This means that some Ensembl IDs map to more than one gene symbol, and that multiple Ensemble IDs can map to the same gene symbol.

Let’s take a simple approach and remove all ENSMUS duplicates in bm:

bm <- bm[!duplicated(bm[,1]),]
nrow(bm)

Question 24: How many rows did we remove?

Answer:

10489 - 10243

## [1] 246

Question 25: How many unique mouse Ensembl IDs could we map to human orthologs? How many unique human orhtologs do we map to?

Answer:

# How many unique mouse Ensembl IDs could we map to human orthologs?
length(unique(bm$ensembl_gene_id))

## [1] 10112

# How many unique human orhtologs do we map to?
length(unique(bm$hsapiens_homolog_associated_gene_name))

## [1] 10167

Note that multiple ENSMUS IDs still can map to the same gene symbol!

Extract the gene-level statistics that we will use:

# merge diffExpRes and bm:
d_piano <- merge(diffExpRes, bm, by="ensembl_gene_id", all.x=T, sort=F)
# avoid duplicating gene-level statistics due to Ensembl ID mapping to multiple symbols:
d_piano <- d_piano[!duplicated(d_piano[,-ncol(d_piano)]),]
# get geneNames, pvals and logfc:
geneNames <- d_piano$hsapiens_homolog_associated_gene_name
pvals <- d_piano$FDR
names(pvals) <- geneNames
logfc <- d_piano$logFC
names(logfc) <- geneNames

Inspect the objects we just created (e.g. using head(), View() and length()) so that you know how they look and what they contain.

We now have the gene-level data in a convenient format and we are ready to continue with the analysis.

Overrepresentation analysis

First, let’s use piano to perform a hypergeometric test, similar to what we did with Enrichr, DAVID, and topGO.

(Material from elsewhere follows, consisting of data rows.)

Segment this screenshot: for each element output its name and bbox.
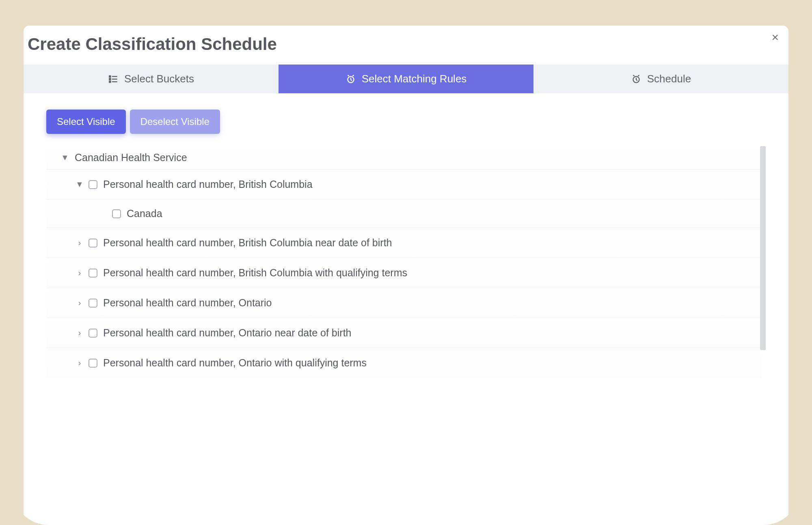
tree-item-checkbox[interactable] (89, 239, 97, 247)
chevron-right-icon[interactable]: › (76, 328, 84, 338)
select-visible-button[interactable]: Select Visible (46, 110, 126, 134)
chevron-right-icon[interactable]: › (76, 268, 84, 278)
svg-rect-3 (109, 75, 110, 77)
tree-item[interactable]: › Personal health card number, British C… (46, 258, 762, 288)
modal-title: Create Classification Schedule (24, 34, 788, 65)
tree-item-label: Personal health card number, Ontario (102, 297, 272, 309)
tree-item[interactable]: › Personal health card number, Ontario n… (46, 318, 762, 348)
svg-rect-5 (109, 81, 110, 82)
rules-tree: ▼ Canadian Health Service ▼ Personal hea… (46, 146, 766, 511)
chevron-down-icon[interactable]: ▼ (76, 180, 84, 189)
tree-wrap: ▼ Canadian Health Service ▼ Personal hea… (46, 146, 766, 511)
tab-select-buckets[interactable]: Select Buckets (24, 65, 279, 93)
chevron-right-icon[interactable]: › (76, 358, 84, 368)
tab-label: Schedule (647, 73, 691, 85)
close-button[interactable]: × (771, 31, 779, 43)
tree-item[interactable]: ▼ Personal health card number, British C… (46, 169, 762, 199)
deselect-visible-button[interactable]: Deselect Visible (130, 110, 220, 134)
tab-label: Select Buckets (124, 73, 194, 85)
tree-item-checkbox[interactable] (112, 209, 121, 218)
scrollbar[interactable] (760, 146, 766, 350)
close-icon: × (771, 30, 779, 44)
tree-item-checkbox[interactable] (89, 359, 97, 368)
tree-item-label: Personal health card number, British Col… (102, 267, 407, 279)
tree-item-label: Personal health card number, Ontario nea… (102, 327, 351, 339)
tree-item-checkbox[interactable] (89, 269, 97, 278)
svg-rect-4 (109, 78, 110, 80)
tree-group-label: Canadian Health Service (74, 152, 187, 164)
tree-item-label: Personal health card number, Ontario wit… (102, 357, 367, 369)
clock-icon (346, 74, 356, 84)
tree-item-checkbox[interactable] (89, 329, 97, 338)
chevron-right-icon[interactable]: › (76, 298, 84, 308)
button-row: Select Visible Deselect Visible (46, 110, 766, 134)
tree-item[interactable]: › Personal health card number, British C… (46, 228, 762, 258)
tab-select-matching-rules[interactable]: Select Matching Rules (279, 65, 533, 93)
tree-item-checkbox[interactable] (89, 180, 97, 189)
chevron-down-icon[interactable]: ▼ (61, 153, 69, 162)
tab-schedule[interactable]: Schedule (533, 65, 788, 93)
outer-frame: × Create Classification Schedule Select … (12, 14, 800, 525)
tree-item-label: Canada (126, 208, 162, 219)
content-area: Select Visible Deselect Visible ▼ Canadi… (24, 93, 788, 511)
list-icon (108, 74, 119, 84)
tree-item[interactable]: Canada (46, 199, 762, 228)
tree-item[interactable]: › Personal health card number, Ontario w… (46, 348, 762, 378)
clock-icon (631, 74, 641, 84)
create-classification-modal: × Create Classification Schedule Select … (24, 26, 788, 525)
tree-group[interactable]: ▼ Canadian Health Service (46, 146, 762, 169)
tab-label: Select Matching Rules (362, 73, 467, 85)
tree-item-checkbox[interactable] (89, 299, 97, 308)
wizard-tabs: Select Buckets Select Matching Rules Sch… (24, 65, 788, 93)
tree-item-label: Personal health card number, British Col… (102, 237, 392, 249)
tree-item-label: Personal health card number, British Col… (102, 179, 313, 190)
tree-item[interactable]: › Personal health card number, Ontario (46, 288, 762, 318)
chevron-right-icon[interactable]: › (76, 238, 84, 247)
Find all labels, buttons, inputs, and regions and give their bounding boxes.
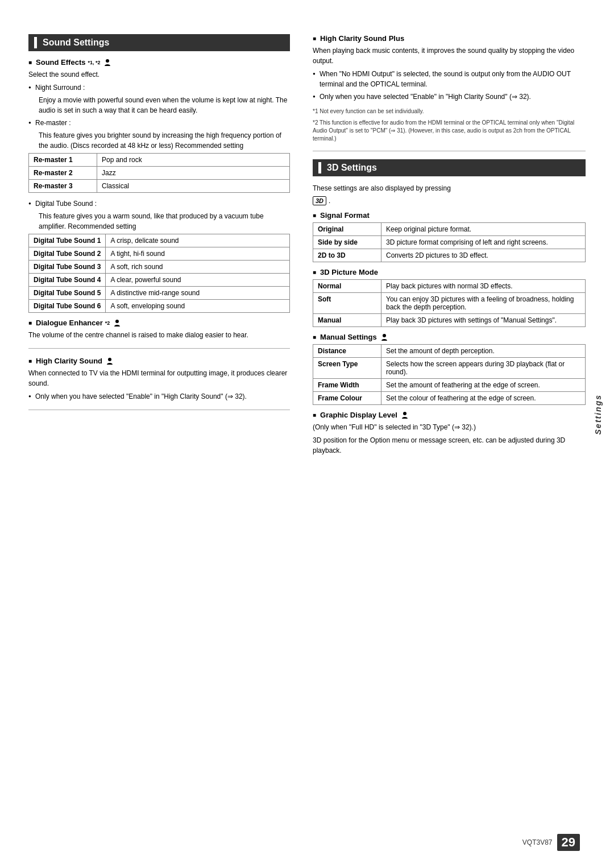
digital-tube-table: Digital Tube Sound 1A crisp, delicate so… — [28, 234, 290, 313]
table-row: Frame ColourSet the colour of feathering… — [313, 392, 586, 405]
svg-point-0 — [106, 59, 109, 63]
title-bar — [34, 37, 37, 48]
table-row: Digital Tube Sound 6A soft, enveloping s… — [29, 300, 290, 313]
sound-effects-section: Sound Effects*1, *2 Select the sound eff… — [28, 58, 290, 313]
divider-2 — [28, 410, 290, 410]
dialogue-enhancer-text: The volume of the centre channel is rais… — [28, 330, 290, 340]
3d-intro: These settings are also displayed by pre… — [313, 183, 586, 193]
table-row: 2D to 3DConverts 2D pictures to 3D effec… — [313, 249, 586, 262]
svg-point-4 — [403, 412, 406, 415]
3d-settings-label: 3D Settings — [327, 163, 377, 173]
svg-point-2 — [108, 358, 111, 361]
digital-tube-text: This feature gives you a warm sound, lik… — [28, 211, 290, 232]
table-row: SoftYou can enjoy 3D pictures with a fee… — [313, 293, 586, 314]
remaster-text: This feature gives you brighter sound by… — [28, 130, 290, 151]
remaster-item: Re-master : — [28, 118, 290, 128]
table-row: Screen TypeSelects how the screen appear… — [313, 358, 586, 379]
table-row: Re-master 1Pop and rock — [29, 154, 290, 167]
digital-tube-item: Digital Tube Sound : — [28, 199, 290, 209]
footnote-1: *1 Not every function can be set individ… — [313, 108, 586, 115]
high-clarity-plus-bullet2: Only when you have selected "Enable" in … — [313, 92, 586, 102]
high-clarity-plus-heading: High Clarity Sound Plus — [313, 34, 586, 43]
signal-format-table: OriginalKeep original picture format.Sid… — [313, 222, 586, 262]
3d-button-container: 3D . — [313, 196, 586, 205]
remaster-table: Re-master 1Pop and rockRe-master 2JazzRe… — [28, 153, 290, 193]
graphic-display-heading: Graphic Display Level — [313, 411, 586, 419]
graphic-display-section: Graphic Display Level (Only when "Full H… — [313, 411, 586, 456]
page-footer: VQT3V87 29 — [522, 834, 580, 851]
divider-3 — [313, 151, 586, 151]
manual-settings-heading: Manual Settings — [313, 333, 586, 341]
signal-format-heading: Signal Format — [313, 211, 586, 220]
high-clarity-sound-text: When connected to TV via the HDMI termin… — [28, 368, 290, 388]
high-clarity-plus-text: When playing back music contents, it imp… — [313, 46, 586, 66]
person-icon-4 — [380, 333, 388, 341]
table-row: Side by side3D picture format comprising… — [313, 236, 586, 249]
dialogue-enhancer-section: Dialogue Enhancer*2 The volume of the ce… — [28, 319, 290, 340]
table-row: Re-master 2Jazz — [29, 167, 290, 180]
page-number: 29 — [557, 834, 580, 851]
3d-settings-title: 3D Settings — [313, 159, 586, 176]
svg-point-3 — [383, 334, 386, 337]
graphic-display-text2: 3D position for the Option menu or messa… — [313, 435, 586, 456]
table-row: Digital Tube Sound 1A crisp, delicate so… — [29, 234, 290, 247]
3d-button-icon: 3D — [313, 196, 326, 205]
person-icon-3 — [106, 357, 114, 365]
footnote-2: *2 This function is effective for audio … — [313, 119, 586, 143]
person-icon — [103, 59, 111, 67]
person-icon-2 — [113, 319, 121, 327]
table-row: Digital Tube Sound 5A distinctive mid-ra… — [29, 287, 290, 300]
sound-settings-label: Sound Settings — [43, 38, 109, 48]
table-row: NormalPlay back pictures with normal 3D … — [313, 280, 586, 293]
table-row: Frame WidthSet the amount of feathering … — [313, 379, 586, 392]
table-row: Digital Tube Sound 3A soft, rich sound — [29, 261, 290, 274]
high-clarity-plus-section: High Clarity Sound Plus When playing bac… — [313, 34, 586, 102]
table-row: DistanceSet the amount of depth percepti… — [313, 345, 586, 358]
footer-code: VQT3V87 — [522, 838, 553, 846]
sound-effects-heading: Sound Effects*1, *2 — [28, 58, 290, 67]
manual-settings-table: DistanceSet the amount of depth percepti… — [313, 344, 586, 405]
vertical-settings-label: Settings — [594, 394, 603, 435]
night-surround-item: Night Surround : — [28, 82, 290, 93]
signal-format-section: Signal Format OriginalKeep original pict… — [313, 211, 586, 262]
table-row: Digital Tube Sound 4A clear, powerful so… — [29, 274, 290, 287]
sound-settings-title: Sound Settings — [28, 34, 290, 51]
page: Sound Settings Sound Effects*1, *2 Selec… — [0, 0, 614, 868]
table-row: ManualPlay back 3D pictures with setting… — [313, 314, 586, 327]
manual-settings-section: Manual Settings DistanceSet the amount o… — [313, 333, 586, 405]
high-clarity-plus-bullet1: When "No HDMI Output" is selected, the s… — [313, 69, 586, 89]
table-row: Digital Tube Sound 2A tight, hi-fi sound — [29, 247, 290, 261]
3d-title-bar — [318, 162, 321, 173]
3d-picture-mode-heading: 3D Picture Mode — [313, 268, 586, 276]
3d-picture-mode-table: NormalPlay back pictures with normal 3D … — [313, 279, 586, 327]
graphic-display-text1: (Only when "Full HD" is selected in "3D … — [313, 422, 586, 432]
night-surround-text: Enjoy a movie with powerful sound even w… — [28, 95, 290, 115]
sound-effects-intro: Select the sound effect. — [28, 69, 290, 80]
3d-picture-mode-section: 3D Picture Mode NormalPlay back pictures… — [313, 268, 586, 327]
table-row: OriginalKeep original picture format. — [313, 223, 586, 236]
left-column: Sound Settings Sound Effects*1, *2 Selec… — [28, 34, 307, 834]
divider-1 — [28, 348, 290, 349]
high-clarity-sound-heading: High Clarity Sound — [28, 357, 290, 365]
right-column: High Clarity Sound Plus When playing bac… — [307, 34, 586, 834]
table-row: Re-master 3Classical — [29, 180, 290, 193]
dialogue-enhancer-heading: Dialogue Enhancer*2 — [28, 319, 290, 327]
person-icon-5 — [401, 411, 409, 419]
footnotes: *1 Not every function can be set individ… — [313, 108, 586, 143]
high-clarity-bullet1: Only when you have selected "Enable" in … — [28, 391, 290, 402]
high-clarity-sound-section: High Clarity Sound When connected to TV … — [28, 357, 290, 402]
svg-point-1 — [115, 320, 119, 323]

Run the following code and read the printed info to understand what it does:

# Get the gene-list:
sel <- names(pvals)[pvals<0.001]
sel <- unique(sel[!is.na(sel)])
# Run the analysis:
res <- runGSAhyper(genes=sel, universe=unique(names(pvals)), gsc=gscGO, gsSizeLim=c(20, 200))
# Visualize results:
networkPlot(res, class="non", adjusted=T, significance=0.0001, ncharLabel=Inf,
            nodeSize=c(3,20), edgeWidth=c(1,15), cexLabel=0.7, overlap=20, 
            scoreColors=c("greenyellow","darkgreen"))

Here, we use the networkPlot function which draws a network for the most significant gene-sets.

Question 26: What does gsSizeLim=c(20, 200) in the code above mean?

Answer: To only include gene-sets with between 20 and 200 genes in the analysis (after filtering out genes not in the expression data).

Question 27: What do the colors, node-sizes, and edges denote?

Answer: Node size corresponds to gene-set size, i.e. number of genes. Edges denote the number of shared genes between gene-sets. Note that gene-sets without edges can also share a few genes, depending on the setting overlap. The color corresponds to the significance.

Question 28: Are the results in line with those from topGO, DAVID, and Enrichr?

Answer: The results show muscle contraction related terms, synapse organization, and lipid/sterol related processes, so the results appear to be fairly similar.

Gene-set analysis

Next, we will use piano to perform gene-set analysis, i.e. not the enrichment of a gene-list based on a cut-off, but using all available gene-level statistics. We will use signed (to keep track of fold-change) -log10-pvalues to rank the gene-sets, i.e. -log10(pvals)*sign(logfc).

Run piano and plot the results:

gsaRes <- runGSA(-log10(pvals)*sign(logfc), geneSetStat="fgsea", gsc=gscGO, gsSizeLim=c(20, 200))

networkPlot(gsaRes, "distinct", "both", adjusted=T, significance=0.05, ncharLabel=Inf,
            nodeSize=c(3,15), edgeWidth=c(1,8), cexLabel=0.7, overlap=20,
            scoreColors=c("red", "orange", "yellow", "blue", "lightblue", "lightgreen"))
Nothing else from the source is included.